A 1991 inductee into the Poker Hall of Fame - the youngest player so honored - Mr. Reese won the World Series of Poker championships in 1978, 1982, and 2006.

The 2006 event was a three-day H.O.R.S.E. tournament that combines the five most popular forms of poker. It attracted 143 players and had a record buy-in of $50,000.

As champion, the low-key Mr. Reese walked away with his biggest payday ever in tournament play: more than $1.78 million.

Mr. Reese, however, preferred to play high-stakes cash games with buy-ins as high as $1 million, which made tournament poker seem inconsequential by comparison.

"Had Chip Reese focused on tournament poker instead of cash-game play, he very well might have been the greatest player in World Series of Poker history," said Nolan Dalla, World Series of Poker media director. "But fame was never at the top of Chip Reese's list of priorities. He cared only about the money."

Dalla said Mr. Reese "had almost no ego, which is a very unusual character trait in the contemporary poker world. . . . Up until the last day of his life, Chip Reese could walk through an airport or sit in a restaurant and be completely unrecognized, which is an odd irony considering he may very well be the best to ever have played the game."

Brunson agreed that Mr. Reese didn't seek the spotlight.

"He's what I call the poker purist," Brunson said. "He enjoyed poker for itself, and he didn't go around trying to make a public fool of himself like some of these guys I see do."

Said World Poker Tour commentator Mike Sexton: "Besides probably being the most successful player in the history of poker, Chip also was viewed as having the best demeanor at the table. He always stayed calm, even when he took a bad beat. And he never got upset at the dealer and never criticized opponents for the way they played their hand."

Unlike many high-stakes poker players who win a lot of money and then blow it, Sexton said, Mr. Reese once told him that "the object of the game is to increase your wealth, improve your lifestyle, and provide for your family."

"Most poker players don't really understand the object of the game," Sexton said. "Chip understood it better than anybody."

Born in Centerville, Ohio, Mr. Reese began playing poker at age 6, using baseball cards as chips.

He continued playing in high school. And he was such a formidable player in his fraternity house at Dartmouth College that when he graduated with a degree in economics in 1973, his classmates dedicated the card room in his honor.

Mr. Reese was planning to go to Stanford Law School when he and another phenomenal young poker player from Dayton, Danny Robison, visited Las Vegas in 1974.

As recounted in a 1980 Washington Post story, Mr. Reese arrived in town with $400 and, after building his bankroll to $20,000 playing in moderate-stakes poker games, joined a group of top gamblers at the Flamingo Hotel one night. He left the table with a $66,000 profit.

And, as the story goes, after arriving in Las Vegas for what was intended to be a weekend stay, Mr. Reese never left.
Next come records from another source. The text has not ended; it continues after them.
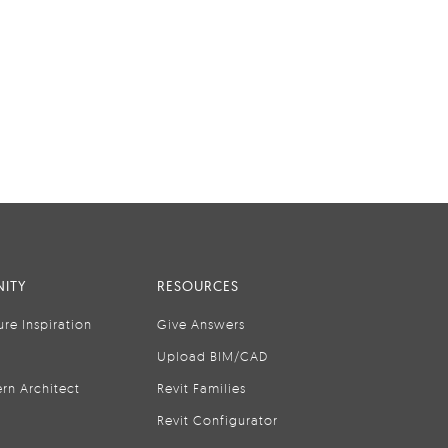
ITY
RESOURCES
ure Inspiration
Give Answers
Upload BIM/CAD
rn Architect
Revit Families
Revit Configurator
Over the years, he partnered with Brunson on nearly a dozen unsuccessful business ventures, including race horses, TV stations, oil wells, mining and searching for the Titanic and Noah's Ark.

"We just took shots at everything," Brunson said. "Unfortunately, we always had to come back to poker to rescue ourselves."

In addition to his son, Mr. Reese, who recently divorced, leaves two daughters, Taylor and Brittney Shea; two sisters, Nancy Clark and Laurie Rockhold; and a grandson.